I was mildly surprised a few years back to read an essay by Ken MacLeod praising Heinlein as the pre-eminent political writer of science fiction - my memories of Heinlein at that time shaped by his later more degenerate works. But Ken was right, and this I think is the novel where it all comes together, against which other depictions of politics in a future society must be measured.
Heinlein is clear that his Luna isn't necessarily an ideal society (clearer than in some of his other books) but also clear that he wants us to think about the practical consequences of not having much in the way of government, and also to think beyond the Cold War divide which dominated political discourse at the time he was writing. His occasional use of Russian vocabulary is a) generally idiomatic, though one might quibble about the pronunciation and b) a challenge to readers wallowing in the comfortable dichotomies of their own day.
I loved the bits where the central characters plot the revolution - fairly standard revolutionary practice, of course, but interesting to see it so positively portrayed in a mainstream sf novel. My favourite parts, however, are on Earth, the manipulation of the F.N., Heinlein's successor to the U.N., by the Lunar delegation which includes the narrator.

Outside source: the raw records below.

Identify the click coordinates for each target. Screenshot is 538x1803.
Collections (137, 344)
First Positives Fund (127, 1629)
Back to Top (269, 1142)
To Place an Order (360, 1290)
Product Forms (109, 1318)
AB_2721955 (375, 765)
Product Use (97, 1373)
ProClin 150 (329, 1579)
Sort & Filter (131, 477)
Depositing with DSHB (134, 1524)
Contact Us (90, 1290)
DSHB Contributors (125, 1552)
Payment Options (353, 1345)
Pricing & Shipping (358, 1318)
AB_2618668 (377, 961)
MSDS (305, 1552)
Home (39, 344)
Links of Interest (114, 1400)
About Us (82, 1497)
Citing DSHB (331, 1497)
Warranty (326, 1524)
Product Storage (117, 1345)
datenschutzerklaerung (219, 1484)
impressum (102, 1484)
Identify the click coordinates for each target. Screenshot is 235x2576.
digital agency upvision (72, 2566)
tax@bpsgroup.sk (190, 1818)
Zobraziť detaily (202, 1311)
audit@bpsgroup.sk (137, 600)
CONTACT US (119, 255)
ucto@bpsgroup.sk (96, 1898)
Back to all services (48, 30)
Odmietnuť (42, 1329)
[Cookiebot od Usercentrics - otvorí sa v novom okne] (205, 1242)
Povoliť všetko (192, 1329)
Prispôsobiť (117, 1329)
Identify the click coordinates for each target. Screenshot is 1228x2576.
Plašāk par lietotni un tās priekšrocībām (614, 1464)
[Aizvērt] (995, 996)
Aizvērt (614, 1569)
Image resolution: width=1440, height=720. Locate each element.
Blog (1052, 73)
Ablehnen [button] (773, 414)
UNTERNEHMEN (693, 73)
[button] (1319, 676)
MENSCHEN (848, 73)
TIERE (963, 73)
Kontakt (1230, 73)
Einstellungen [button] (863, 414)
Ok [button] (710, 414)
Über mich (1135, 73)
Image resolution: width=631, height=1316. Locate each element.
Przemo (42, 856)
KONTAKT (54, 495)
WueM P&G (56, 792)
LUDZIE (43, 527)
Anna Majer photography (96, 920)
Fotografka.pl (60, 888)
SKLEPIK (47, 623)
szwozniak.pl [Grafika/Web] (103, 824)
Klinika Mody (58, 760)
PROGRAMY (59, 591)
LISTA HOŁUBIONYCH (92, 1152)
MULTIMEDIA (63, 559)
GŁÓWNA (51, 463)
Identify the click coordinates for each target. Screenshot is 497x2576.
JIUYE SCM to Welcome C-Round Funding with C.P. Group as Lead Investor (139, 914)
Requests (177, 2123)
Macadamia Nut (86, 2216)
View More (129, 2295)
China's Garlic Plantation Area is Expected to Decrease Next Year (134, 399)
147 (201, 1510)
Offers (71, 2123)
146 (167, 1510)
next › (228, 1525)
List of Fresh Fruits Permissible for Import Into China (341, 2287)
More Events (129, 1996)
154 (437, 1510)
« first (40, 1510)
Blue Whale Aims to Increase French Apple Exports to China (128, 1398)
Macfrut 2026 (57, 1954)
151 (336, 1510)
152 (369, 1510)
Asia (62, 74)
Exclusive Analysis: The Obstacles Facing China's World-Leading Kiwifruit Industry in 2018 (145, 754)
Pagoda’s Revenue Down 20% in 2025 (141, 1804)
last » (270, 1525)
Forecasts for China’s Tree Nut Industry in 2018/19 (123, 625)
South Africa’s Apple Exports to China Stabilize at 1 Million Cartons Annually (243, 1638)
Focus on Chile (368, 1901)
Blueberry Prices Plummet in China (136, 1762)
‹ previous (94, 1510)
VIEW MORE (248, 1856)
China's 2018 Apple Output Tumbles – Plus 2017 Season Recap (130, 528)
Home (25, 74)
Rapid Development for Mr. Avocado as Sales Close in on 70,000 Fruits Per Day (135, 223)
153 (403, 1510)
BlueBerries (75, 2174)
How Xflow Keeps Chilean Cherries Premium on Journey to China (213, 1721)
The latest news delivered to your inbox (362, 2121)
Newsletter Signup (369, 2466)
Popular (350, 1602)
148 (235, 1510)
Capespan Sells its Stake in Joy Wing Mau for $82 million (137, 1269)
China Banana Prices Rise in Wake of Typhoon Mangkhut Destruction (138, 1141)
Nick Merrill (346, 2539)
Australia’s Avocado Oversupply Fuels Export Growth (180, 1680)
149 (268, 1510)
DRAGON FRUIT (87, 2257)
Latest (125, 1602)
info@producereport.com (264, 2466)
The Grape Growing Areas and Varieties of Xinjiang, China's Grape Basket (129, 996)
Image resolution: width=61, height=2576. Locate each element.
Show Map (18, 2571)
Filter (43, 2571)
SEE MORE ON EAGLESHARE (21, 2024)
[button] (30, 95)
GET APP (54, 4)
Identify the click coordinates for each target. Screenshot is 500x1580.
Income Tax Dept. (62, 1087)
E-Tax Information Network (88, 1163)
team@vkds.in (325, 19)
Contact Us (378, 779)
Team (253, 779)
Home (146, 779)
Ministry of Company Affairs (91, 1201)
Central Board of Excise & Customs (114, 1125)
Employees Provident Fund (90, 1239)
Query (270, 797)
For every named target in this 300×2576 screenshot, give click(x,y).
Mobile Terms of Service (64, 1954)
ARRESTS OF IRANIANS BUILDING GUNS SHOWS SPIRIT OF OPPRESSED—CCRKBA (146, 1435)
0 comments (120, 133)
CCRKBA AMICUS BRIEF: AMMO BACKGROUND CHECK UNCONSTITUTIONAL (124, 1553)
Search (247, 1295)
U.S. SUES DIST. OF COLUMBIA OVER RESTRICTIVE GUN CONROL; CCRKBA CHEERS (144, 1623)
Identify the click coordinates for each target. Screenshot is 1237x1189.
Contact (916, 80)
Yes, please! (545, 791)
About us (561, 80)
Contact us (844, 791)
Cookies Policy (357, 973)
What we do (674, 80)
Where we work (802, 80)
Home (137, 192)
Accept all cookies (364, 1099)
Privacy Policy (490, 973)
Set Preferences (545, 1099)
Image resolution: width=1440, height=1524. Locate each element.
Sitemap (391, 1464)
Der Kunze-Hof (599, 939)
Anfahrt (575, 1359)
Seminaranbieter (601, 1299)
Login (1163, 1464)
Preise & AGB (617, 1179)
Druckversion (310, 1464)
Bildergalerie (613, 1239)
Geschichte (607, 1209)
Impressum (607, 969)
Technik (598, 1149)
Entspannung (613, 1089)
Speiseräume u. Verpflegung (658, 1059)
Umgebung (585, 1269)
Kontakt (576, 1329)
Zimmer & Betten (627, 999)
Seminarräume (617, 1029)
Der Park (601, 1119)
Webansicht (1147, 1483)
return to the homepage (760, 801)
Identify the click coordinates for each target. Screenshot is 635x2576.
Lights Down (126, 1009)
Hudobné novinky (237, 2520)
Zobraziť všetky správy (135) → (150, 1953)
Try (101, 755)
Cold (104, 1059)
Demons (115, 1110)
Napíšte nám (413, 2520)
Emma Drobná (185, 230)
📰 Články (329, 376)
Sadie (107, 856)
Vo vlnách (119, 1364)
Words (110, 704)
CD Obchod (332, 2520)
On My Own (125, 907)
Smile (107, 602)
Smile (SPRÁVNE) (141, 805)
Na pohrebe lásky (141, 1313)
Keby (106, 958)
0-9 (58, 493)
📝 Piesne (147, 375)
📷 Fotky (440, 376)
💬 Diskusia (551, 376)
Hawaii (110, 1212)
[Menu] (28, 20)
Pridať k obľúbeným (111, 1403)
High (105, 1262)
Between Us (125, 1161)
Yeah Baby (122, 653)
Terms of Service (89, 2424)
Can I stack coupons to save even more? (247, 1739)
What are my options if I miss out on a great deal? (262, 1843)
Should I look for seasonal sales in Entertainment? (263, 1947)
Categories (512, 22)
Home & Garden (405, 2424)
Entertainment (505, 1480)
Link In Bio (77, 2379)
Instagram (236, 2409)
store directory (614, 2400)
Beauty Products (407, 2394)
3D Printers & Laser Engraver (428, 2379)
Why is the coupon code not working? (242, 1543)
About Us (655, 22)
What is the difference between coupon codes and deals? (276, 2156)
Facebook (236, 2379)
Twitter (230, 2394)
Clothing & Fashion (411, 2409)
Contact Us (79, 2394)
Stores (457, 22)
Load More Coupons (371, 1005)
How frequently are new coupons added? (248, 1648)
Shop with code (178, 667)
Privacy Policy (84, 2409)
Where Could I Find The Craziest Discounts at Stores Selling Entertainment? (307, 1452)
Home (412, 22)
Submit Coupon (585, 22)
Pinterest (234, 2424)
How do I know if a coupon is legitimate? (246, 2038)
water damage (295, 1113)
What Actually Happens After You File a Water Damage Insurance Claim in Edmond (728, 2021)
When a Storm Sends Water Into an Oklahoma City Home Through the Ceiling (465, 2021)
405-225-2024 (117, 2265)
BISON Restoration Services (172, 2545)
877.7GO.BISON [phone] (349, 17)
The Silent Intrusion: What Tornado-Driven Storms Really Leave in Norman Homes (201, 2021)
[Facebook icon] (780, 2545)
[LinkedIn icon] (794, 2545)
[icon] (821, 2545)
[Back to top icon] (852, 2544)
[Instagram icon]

In the 1960s, after the U.N. intervention in Congo, it was possible to imagine that a future world government would dispose of coercive military power. It seems pretty improbable now, and indeed Heinlein points out some of the reasons why it is improbable. It's a nice touch to have a small African country be the only one to recognise the Luna government at first, rather as only Nicaragua and Russia now recognise Abkhazia and South Ossetia.
The political discussion is supplemented by one of the great artificial intelligence characters of science fiction. Mike / Adam Selene could have been yet another irritating Heinlein know-it-all character, but here that role is split between him and the intellectual Professor Bernardo (himself rather modest as Heinlein intellectuals go) and the book is much the better for it. So we have a self-aware computer trying to get to grips with the weirdness of humanity, and by reflection showing us ourselves, yet at the same time in innocence providing the strategic leadership of the revolution. It stands the tired old Asimov laws of robitics on their head.
Heinlein's ideas of sex on the moon are, alas, rather less convincing. Sure, gender issues will be rather different with institutionalised polyamory, but he rather over-eggs the benefits of his preferred arrangement, which in his account has no apparent drawbacks (or homosexuals) at all. Stranger in a Strange Land was less pleasant but more realistic on this subject.
The Moon Is A Harsh Mistress won the Hugo for Best Novel in 1967, the year I was born, beating two exceptionally good books which I have read -
Babel-17 by Samuel R. Delany and the full-length novel version of
Flowers for Algernon by Daniel Keyes - and three others which I haven't heard of - Too Many Magicians by Randall Garrett, The Witches of Karres by James H. Schmitz and Day of the Minotaur by Thomas Burnett Swann. When I
reread Stranger in a Strange Land I said I thought it was the best of Heinlein's Hugo-winning novels; I have changed my mind.